Work to complete
Report every line from the material that contains the word "phẩm".

Material to process

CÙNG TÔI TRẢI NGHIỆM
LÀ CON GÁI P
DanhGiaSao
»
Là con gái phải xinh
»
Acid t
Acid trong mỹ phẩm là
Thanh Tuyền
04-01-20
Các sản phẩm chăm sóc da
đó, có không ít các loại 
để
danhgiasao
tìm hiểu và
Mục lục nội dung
---
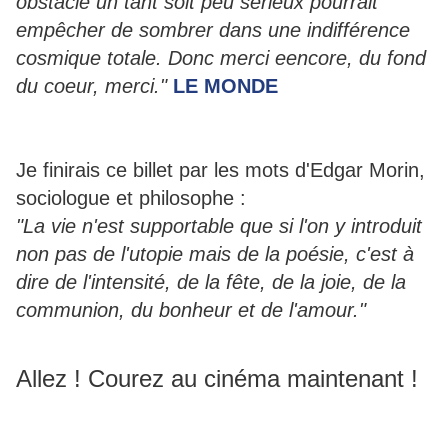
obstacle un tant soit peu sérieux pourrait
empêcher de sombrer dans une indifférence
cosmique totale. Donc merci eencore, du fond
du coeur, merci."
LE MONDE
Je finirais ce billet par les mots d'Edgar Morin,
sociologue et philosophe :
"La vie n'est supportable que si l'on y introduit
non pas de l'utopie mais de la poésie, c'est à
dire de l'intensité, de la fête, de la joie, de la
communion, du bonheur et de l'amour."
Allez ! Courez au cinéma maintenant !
* * *
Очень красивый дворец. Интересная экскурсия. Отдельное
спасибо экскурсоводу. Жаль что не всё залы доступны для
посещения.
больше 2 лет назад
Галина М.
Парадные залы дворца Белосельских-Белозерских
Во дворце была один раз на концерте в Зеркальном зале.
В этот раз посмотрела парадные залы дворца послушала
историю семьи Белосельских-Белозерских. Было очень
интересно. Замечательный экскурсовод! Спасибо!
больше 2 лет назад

Task response
Acid trong mỹ phẩm là
Các sản phẩm chăm sóc da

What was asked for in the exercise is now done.